The sound of cicadas in the trees is bittersweet. Summer is still here, but fleetingly.
We would head back to the city after spending the summer at the lake. We would be hot and not quite ready for school to start. The streets would be quiet. The only sound, the cicadas.
My sister and I and some of her friends would jump fences of the quiet houses with pools and swim in the lonely afternoon heat. We would not linger, but move on to the next house, the next pool. Then later we would cross the highway to get to the shopping center. I would chicken out, though, and stop dead in the middle of the road. My sister would turn back and see me. She would run out and grab me, pull me to the side of the road. We would all laugh and she and her friends would swing their long, straight hair back and before we went looking for boys.

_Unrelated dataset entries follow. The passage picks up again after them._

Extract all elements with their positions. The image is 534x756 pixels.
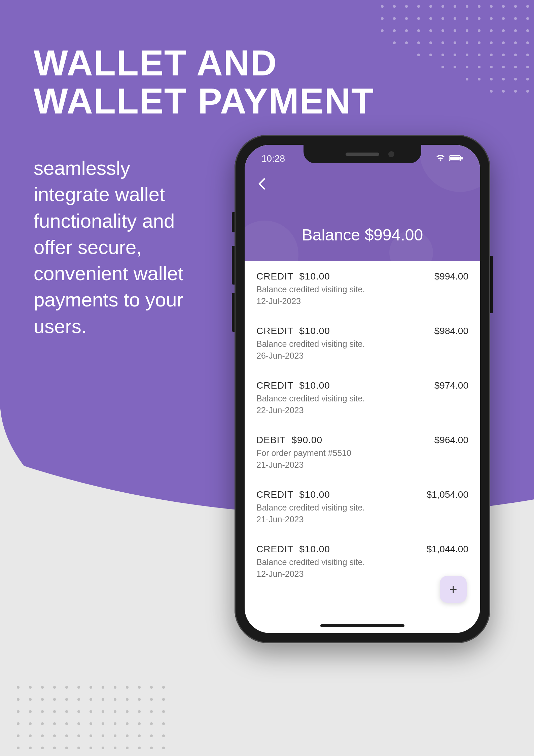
phone-camera xyxy=(388,151,394,157)
decorative-dots-bottom xyxy=(17,686,165,749)
transaction-type-amount: CREDIT $10.00 xyxy=(256,271,434,282)
transaction-running-balance: $974.00 xyxy=(434,380,468,391)
phone-speaker xyxy=(346,153,379,156)
transaction-date: 26-Jun-2023 xyxy=(256,351,434,361)
phone-frame: 10:28 Balance $994.00 xyxy=(235,135,490,643)
add-button[interactable]: + xyxy=(440,576,467,603)
transaction-description: Balance credited visiting site. xyxy=(256,339,434,349)
home-indicator[interactable] xyxy=(320,624,404,627)
transaction-date: 22-Jun-2023 xyxy=(256,405,434,415)
transaction-description: Balance credited visiting site. xyxy=(256,503,426,513)
transaction-row[interactable]: CREDIT $10.00 Balance credited visiting … xyxy=(256,261,468,316)
transaction-row[interactable]: CREDIT $10.00 Balance credited visiting … xyxy=(256,370,468,425)
transaction-row[interactable]: CREDIT $10.00 Balance credited visiting … xyxy=(256,534,468,588)
balance-label: Balance $994.00 xyxy=(245,226,480,244)
transaction-date: 21-Jun-2023 xyxy=(256,460,434,470)
status-time: 10:28 xyxy=(261,153,285,164)
transaction-type-amount: CREDIT $10.00 xyxy=(256,489,426,500)
transaction-type-amount: CREDIT $10.00 xyxy=(256,326,434,336)
transaction-running-balance: $984.00 xyxy=(434,326,468,336)
transaction-running-balance: $964.00 xyxy=(434,435,468,446)
phone-screen: 10:28 Balance $994.00 xyxy=(245,145,480,633)
phone-side-button xyxy=(232,212,235,232)
transaction-description: Balance credited visiting site. xyxy=(256,285,434,294)
transaction-row[interactable]: CREDIT $10.00 Balance credited visiting … xyxy=(256,479,468,534)
hero-subtitle: seamlessly integrate wallet functionalit… xyxy=(34,155,195,339)
transaction-description: Balance credited visiting site. xyxy=(256,394,434,403)
header-decoration xyxy=(420,145,480,192)
hero-title: WALLET AND WALLET PAYMENT xyxy=(34,44,374,120)
hero-title-line1: WALLET AND xyxy=(34,44,374,82)
phone-power-button xyxy=(490,256,493,313)
transaction-running-balance: $994.00 xyxy=(434,271,468,282)
phone-volume-up-button xyxy=(232,246,235,285)
plus-icon: + xyxy=(449,582,457,597)
transaction-date: 12-Jul-2023 xyxy=(256,296,434,306)
back-button[interactable] xyxy=(255,173,269,197)
hero-title-line2: WALLET PAYMENT xyxy=(34,82,374,120)
transaction-type-amount: DEBIT $90.00 xyxy=(256,435,434,446)
transaction-type-amount: CREDIT $10.00 xyxy=(256,544,426,555)
transaction-type-amount: CREDIT $10.00 xyxy=(256,380,434,391)
phone-notch xyxy=(304,145,421,163)
transaction-description: For order payment #5510 xyxy=(256,448,434,458)
transaction-running-balance: $1,054.00 xyxy=(426,489,468,500)
transaction-running-balance: $1,044.00 xyxy=(426,544,468,555)
transaction-date: 21-Jun-2023 xyxy=(256,515,426,524)
decorative-dots-top xyxy=(381,5,529,93)
phone-mockup: 10:28 Balance $994.00 xyxy=(235,135,490,643)
transaction-date: 12-Jun-2023 xyxy=(256,569,426,579)
transaction-description: Balance credited visiting site. xyxy=(256,557,426,567)
transaction-row[interactable]: DEBIT $90.00 For order payment #5510 21-… xyxy=(256,425,468,479)
phone-volume-down-button xyxy=(232,293,235,332)
transaction-row[interactable]: CREDIT $10.00 Balance credited visiting … xyxy=(256,316,468,370)
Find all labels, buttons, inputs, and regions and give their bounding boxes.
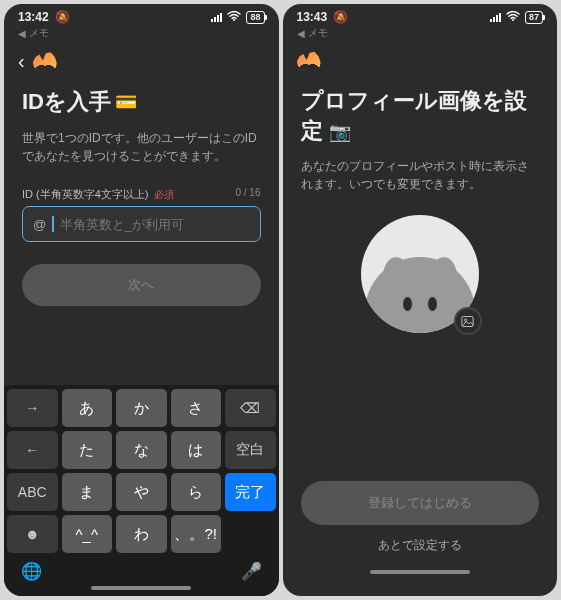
wifi-icon bbox=[506, 11, 520, 23]
home-indicator[interactable] bbox=[370, 570, 470, 574]
screen-avatar-setup: 13:43 🔕 87 ◀ メモ プロフィール画像を設 定 📷 あなたのプロフィー… bbox=[283, 4, 558, 596]
edit-avatar-button[interactable] bbox=[454, 307, 482, 335]
key-wa[interactable]: わ bbox=[116, 515, 167, 553]
status-time: 13:42 bbox=[18, 10, 49, 24]
app-logo-icon bbox=[33, 51, 57, 73]
key-na[interactable]: な bbox=[116, 431, 167, 469]
screen-id-setup: 13:42 🔕 88 ◀ メモ ‹ IDを入手 💳 世界で1つのIDです。他のユ… bbox=[4, 4, 279, 596]
camera-emoji-icon: 📷 bbox=[329, 122, 351, 142]
home-indicator[interactable] bbox=[91, 586, 191, 590]
status-time: 13:43 bbox=[297, 10, 328, 24]
key-arrow-left[interactable]: ← bbox=[7, 431, 58, 469]
id-input[interactable] bbox=[60, 217, 250, 232]
alarm-off-icon: 🔕 bbox=[55, 10, 70, 24]
battery-indicator: 87 bbox=[525, 11, 543, 24]
navbar bbox=[283, 46, 558, 82]
text-cursor bbox=[52, 216, 54, 232]
key-ha[interactable]: は bbox=[171, 431, 222, 469]
globe-icon[interactable]: 🌐 bbox=[21, 561, 42, 582]
navbar: ‹ bbox=[4, 46, 279, 83]
card-emoji-icon: 💳 bbox=[115, 91, 137, 113]
signal-icon bbox=[490, 13, 501, 22]
status-bar: 13:43 🔕 87 bbox=[283, 4, 558, 26]
svg-point-1 bbox=[512, 19, 514, 21]
key-emoji[interactable]: ☻ bbox=[7, 515, 58, 553]
key-sa[interactable]: さ bbox=[171, 389, 222, 427]
key-ma[interactable]: ま bbox=[62, 473, 113, 511]
breadcrumb[interactable]: ◀ メモ bbox=[283, 26, 558, 46]
key-backspace[interactable]: ⌫ bbox=[225, 389, 276, 427]
key-ka[interactable]: か bbox=[116, 389, 167, 427]
keyboard: → あ か さ ⌫ ← た な は 空白 ABC ま や ら 完了 ☻ ^_^ … bbox=[4, 385, 279, 596]
image-icon bbox=[460, 314, 475, 329]
key-ta[interactable]: た bbox=[62, 431, 113, 469]
chevron-left-icon: ◀ bbox=[297, 28, 305, 39]
key-ya[interactable]: や bbox=[116, 473, 167, 511]
key-a[interactable]: あ bbox=[62, 389, 113, 427]
back-button[interactable]: ‹ bbox=[18, 50, 25, 73]
breadcrumb[interactable]: ◀ メモ bbox=[4, 26, 279, 46]
later-link[interactable]: あとで設定する bbox=[378, 537, 462, 554]
svg-point-0 bbox=[233, 19, 235, 21]
char-counter: 0 / 16 bbox=[235, 187, 260, 202]
page-title: プロフィール画像を設 定 📷 bbox=[301, 86, 540, 145]
wifi-icon bbox=[227, 11, 241, 23]
key-done[interactable]: 完了 bbox=[225, 473, 276, 511]
key-arrow-right[interactable]: → bbox=[7, 389, 58, 427]
next-button[interactable]: 次へ bbox=[22, 264, 261, 306]
id-input-wrap[interactable]: @ bbox=[22, 206, 261, 242]
signal-icon bbox=[211, 13, 222, 22]
key-kaomoji[interactable]: ^_^ bbox=[62, 515, 113, 553]
key-punct[interactable]: 、。?! bbox=[171, 515, 222, 553]
key-space[interactable]: 空白 bbox=[225, 431, 276, 469]
battery-indicator: 88 bbox=[246, 11, 264, 24]
at-icon: @ bbox=[33, 217, 46, 232]
alarm-off-icon: 🔕 bbox=[333, 10, 348, 24]
page-description: あなたのプロフィールやポスト時に表示されます。いつでも変更できます。 bbox=[301, 157, 540, 193]
field-label: ID (半角英数字4文字以上) bbox=[22, 187, 149, 202]
page-title: IDを入手 💳 bbox=[22, 87, 261, 117]
app-logo-icon bbox=[297, 50, 321, 72]
required-badge: 必須 bbox=[154, 188, 174, 202]
mic-icon[interactable]: 🎤 bbox=[241, 561, 262, 582]
key-ra[interactable]: ら bbox=[171, 473, 222, 511]
register-button[interactable]: 登録してはじめる bbox=[301, 481, 540, 525]
chevron-left-icon: ◀ bbox=[18, 28, 26, 39]
status-bar: 13:42 🔕 88 bbox=[4, 4, 279, 26]
page-description: 世界で1つのIDです。他のユーザーはこのIDであなたを見つけることができます。 bbox=[22, 129, 261, 165]
key-abc[interactable]: ABC bbox=[7, 473, 58, 511]
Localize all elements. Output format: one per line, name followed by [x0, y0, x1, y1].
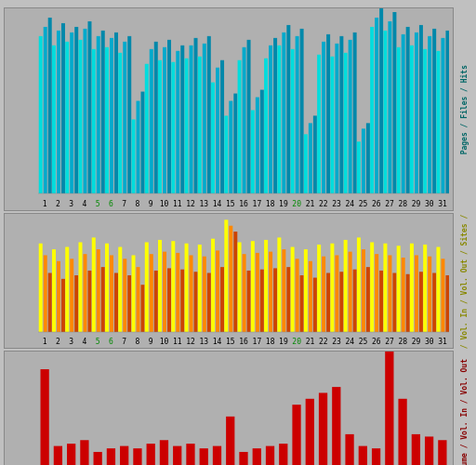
visits-x-axis: 1234567891011121314151617181920212223242… [38, 338, 449, 346]
visits-chart: 1234567891011121314151617181920212223242… [4, 213, 454, 350]
bandwidth-chart: 1234567891011121314151617181920212223242… [4, 351, 454, 465]
main-container: 1234567891011121314151617181920212223242… [0, 0, 476, 465]
hits-legend-label: Pages / Files / Hits [460, 65, 469, 154]
hits-x-axis: 1234567891011121314151617181920212223242… [38, 200, 449, 208]
legend-sidebar: Pages / Files / Hits Volume / Vol. In / … [456, 7, 472, 465]
hits-chart: 1234567891011121314151617181920212223242… [4, 7, 454, 211]
visits-legend-label: Volume / Vol. In / Vol. Out / Sites / Vi… [460, 213, 469, 349]
bandwidth-legend-label: Volume / Vol. In / Vol. Out [460, 359, 469, 465]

My hair would be short, childish. Unswingable.
Nights at the fair would be reserved for my best friend and me. We would eat fried dough and scream on the tilt-a-whirl, the zipper, the bobsled, the flying swings. The carnies would notice us too young and not young enough. The would offer free rides to her older sister and cousin. We would want those frees rides, too, but would not get them. Not yet. We would win prizes, rigid stuffed animals with decals for eyes.
There would be soccer practice. The field mid-morning, not yet hot, but the sound of the cicadas in the circling trees said it would be. The older girls on the team would talk about their summers. One girl would wear a T-shirt that said, “INXS.” I would not know what it meant until someone else asked her. I would nod. Of course. Duh. Of course that’s what it says.
There would be years in a city with no cicadas.
There would be years when the sound of the ocean covered their noise.
Now their sound is all about time passing. The cicadas and then the tree frogs and then the sound of snow falling.